When most women announced their engagement, they were excited. Thrilled. Not me. It was up in the air whether the man who I was supposed to marry even wanted me, and I was scared shitless to marry anyone who was remotely like my father. Vincenzo was the leader of his clan, so there was copious amounts of blood on his hands, just like my father’s.
She looked at me, all humor draining from her face. I couldn’t help but laugh at her expression, despite the circumstances, and the bubbly we started drinking earlier in the day had me a little tipsy.
“Did I hear you right?” Cheryl muted the television and sat her champagne flute on the glass coffee table. We were having our girls’ night at my house, sipping on champagne and watchingThe Walking Dead.“I know I didn’t hear you say you’re getting married?”
“That’s exactly what I said.” I picked up her flute, topped it off, and handed it back to her. “Are you ready to be my maid of honor?”
She took a huge gulp, draining half the contents. “What the hell, Bella? That’s not something to joke about.”
“Who says I’m joking, Cheryl? It’s the truth.”
“How in the hell did you get engaged when I can’t get your no-fun-having-ass to go and have a couple of drinks at the bar most of the time?”
“Hey, I’m fun!”
She gave me an incredulous look. I took another sip of champagne. We both broke out laughing hysterically. She had a point. I rarely went out with her. I never dated anymore, not after the mess I’d been through, and work consumed me. Hanging out at her home, or mine, was the closest thing to a social life I had.
Cheryl and I were total opposites. She was what I liked to call a free spirit. Work didn’t consume her like it consumed me, and she was almost always open to the idea of finding her special someone by sampling every man that came into her orbit if she wanted to. I couldn’t open myself up like that, especially after what happened.

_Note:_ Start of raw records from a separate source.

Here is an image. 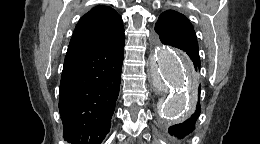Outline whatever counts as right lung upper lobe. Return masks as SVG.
<instances>
[{"label": "right lung upper lobe", "instance_id": "cb5924a9", "mask_svg": "<svg viewBox=\"0 0 260 144\" xmlns=\"http://www.w3.org/2000/svg\"><path fill=\"white\" fill-rule=\"evenodd\" d=\"M125 38L121 16L111 7L100 5L82 16L77 23L68 53L114 43Z\"/></svg>", "mask_w": 260, "mask_h": 144}]
</instances>
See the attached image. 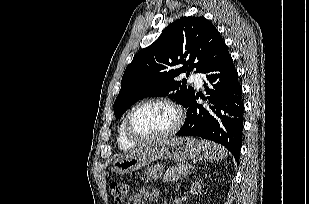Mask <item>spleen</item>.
Masks as SVG:
<instances>
[{
	"label": "spleen",
	"instance_id": "1",
	"mask_svg": "<svg viewBox=\"0 0 309 204\" xmlns=\"http://www.w3.org/2000/svg\"><path fill=\"white\" fill-rule=\"evenodd\" d=\"M203 156L208 162L217 161L227 157V151L220 145L207 140L201 141Z\"/></svg>",
	"mask_w": 309,
	"mask_h": 204
}]
</instances>
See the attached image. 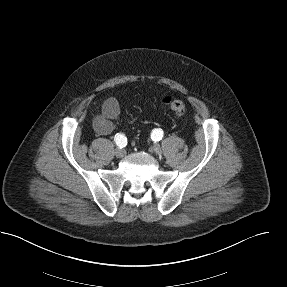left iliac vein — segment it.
<instances>
[{
	"label": "left iliac vein",
	"instance_id": "1",
	"mask_svg": "<svg viewBox=\"0 0 287 287\" xmlns=\"http://www.w3.org/2000/svg\"><path fill=\"white\" fill-rule=\"evenodd\" d=\"M153 150L155 151L156 154H158V155L161 154V149H160V146L158 144H155L153 146Z\"/></svg>",
	"mask_w": 287,
	"mask_h": 287
}]
</instances>
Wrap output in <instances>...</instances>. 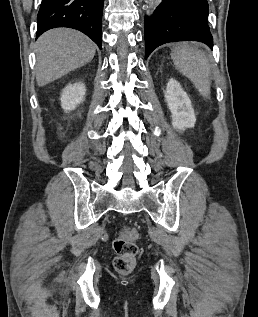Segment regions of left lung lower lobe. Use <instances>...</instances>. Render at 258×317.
<instances>
[{
    "mask_svg": "<svg viewBox=\"0 0 258 317\" xmlns=\"http://www.w3.org/2000/svg\"><path fill=\"white\" fill-rule=\"evenodd\" d=\"M207 0H162L151 17H145V59L158 46L177 41H199L213 48L207 24Z\"/></svg>",
    "mask_w": 258,
    "mask_h": 317,
    "instance_id": "1",
    "label": "left lung lower lobe"
}]
</instances>
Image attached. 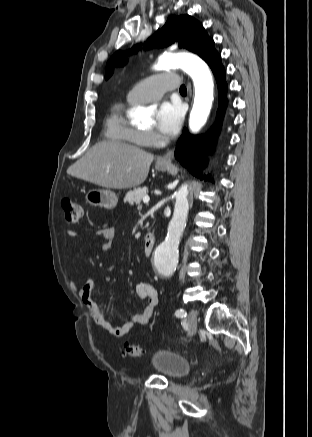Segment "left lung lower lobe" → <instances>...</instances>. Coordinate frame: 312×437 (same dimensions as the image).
<instances>
[{
  "instance_id": "left-lung-lower-lobe-1",
  "label": "left lung lower lobe",
  "mask_w": 312,
  "mask_h": 437,
  "mask_svg": "<svg viewBox=\"0 0 312 437\" xmlns=\"http://www.w3.org/2000/svg\"><path fill=\"white\" fill-rule=\"evenodd\" d=\"M207 63L215 75L219 91V108L217 111L216 124L209 134L203 136L194 137L185 130L177 143L175 151L176 159H178L183 166H185L192 174L196 176L206 164V153L212 149V139L216 137L220 129L221 120L227 104L225 69L221 63L220 55L215 53ZM205 179L208 180L209 177L205 176Z\"/></svg>"
}]
</instances>
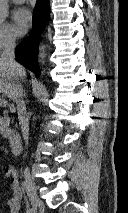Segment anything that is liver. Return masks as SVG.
Here are the masks:
<instances>
[{
    "label": "liver",
    "instance_id": "liver-1",
    "mask_svg": "<svg viewBox=\"0 0 128 213\" xmlns=\"http://www.w3.org/2000/svg\"><path fill=\"white\" fill-rule=\"evenodd\" d=\"M26 76L25 70L22 68L21 79ZM15 84V79L10 73L9 66L0 58V93L10 97V92Z\"/></svg>",
    "mask_w": 128,
    "mask_h": 213
}]
</instances>
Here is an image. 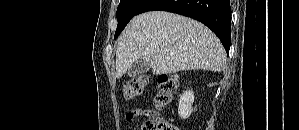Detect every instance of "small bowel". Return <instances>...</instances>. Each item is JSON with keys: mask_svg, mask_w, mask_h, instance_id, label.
Instances as JSON below:
<instances>
[{"mask_svg": "<svg viewBox=\"0 0 299 130\" xmlns=\"http://www.w3.org/2000/svg\"><path fill=\"white\" fill-rule=\"evenodd\" d=\"M143 111L142 109L140 108H135L131 111H129L127 114H126V120L128 122H132L134 121L137 117H139L140 115H142Z\"/></svg>", "mask_w": 299, "mask_h": 130, "instance_id": "obj_1", "label": "small bowel"}]
</instances>
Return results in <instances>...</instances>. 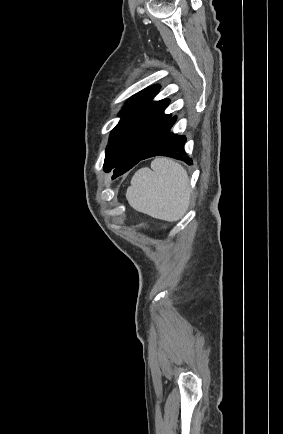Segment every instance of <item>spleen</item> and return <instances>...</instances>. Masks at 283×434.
<instances>
[{
  "instance_id": "spleen-1",
  "label": "spleen",
  "mask_w": 283,
  "mask_h": 434,
  "mask_svg": "<svg viewBox=\"0 0 283 434\" xmlns=\"http://www.w3.org/2000/svg\"><path fill=\"white\" fill-rule=\"evenodd\" d=\"M126 198L137 211L174 222L186 212L190 200L186 170L167 158H156L151 169L138 170L127 189Z\"/></svg>"
}]
</instances>
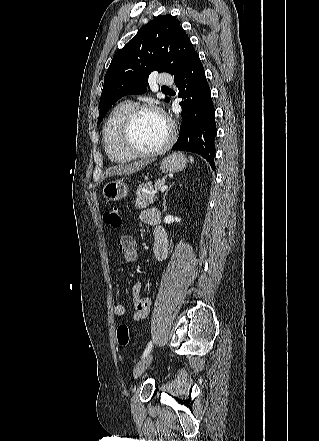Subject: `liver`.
<instances>
[{"mask_svg":"<svg viewBox=\"0 0 319 441\" xmlns=\"http://www.w3.org/2000/svg\"><path fill=\"white\" fill-rule=\"evenodd\" d=\"M151 161L152 160H142L134 163H122L107 169L105 176L133 174L147 166Z\"/></svg>","mask_w":319,"mask_h":441,"instance_id":"6515ba94","label":"liver"}]
</instances>
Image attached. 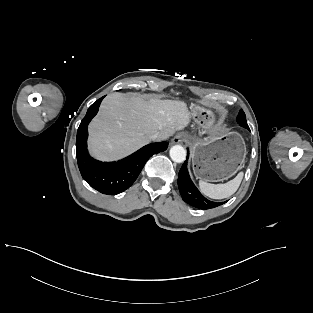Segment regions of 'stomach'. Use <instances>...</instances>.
Here are the masks:
<instances>
[{"mask_svg":"<svg viewBox=\"0 0 313 313\" xmlns=\"http://www.w3.org/2000/svg\"><path fill=\"white\" fill-rule=\"evenodd\" d=\"M191 116L199 136L190 137L193 171L203 181L218 182L232 177L243 165L246 146L235 132L225 133L214 125V114L201 105L192 104Z\"/></svg>","mask_w":313,"mask_h":313,"instance_id":"obj_1","label":"stomach"}]
</instances>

“I’m not hitched yet,” I said, “and it’s a long story. But it looks like I’ve got no other choice but to marry some man I don’t know.”
“Well, who is my future brother-in-law, and is he at least fine?”
I thought back to the way Vincenzo had taken my breath away when he walked towards me in the restaurant like he owned the place. Rarely did men show that kind of confidence and power around my father, and it attracted me to him instantly. Fine was not a good enough description for Vincenzo De Maio—more like walking sin. Sin I couldn’t wait to experience.
“By the look on your face, that’s all the answer I need,” she said. “But with all kidding aside, are you going to go through with it.?”
“Like I said, I have no other choice.”
“You always have a choice, Bella. This is the twenty-first century. Women do things because they want to, not because men tell them to.”
I shook my head. “Not in their world, which looks like it’s now my world.”
The doorbell rang, and I jumped up from the couch. We’d ordered takeout from our usual place for our girls’ night, and I was starving. It was rare I had a day off, but I was excited to sit home all day with my best friend and catch up on life since mine was about to go through a major change. But this was also a difficult conversation to have with someone who didn’t understand the world of Cyrus Lombardo and Vincenzo De Maio.
Of course, I was a modern woman and loved my independence like most women, but with the lives these two men led, I was being thrust into an old way of thinking. It was either go with the flow or attend my family’s funerals. So, no, I really didn’t have the choice to say no.
When I opened the door, a delivery man holding a bouquet of bright yellow roses stood there instead of a delivery man with our takeout.
“Yes, how can I help you?”
“Delivery for Ms. Lombardo,” he said with a genuine smile.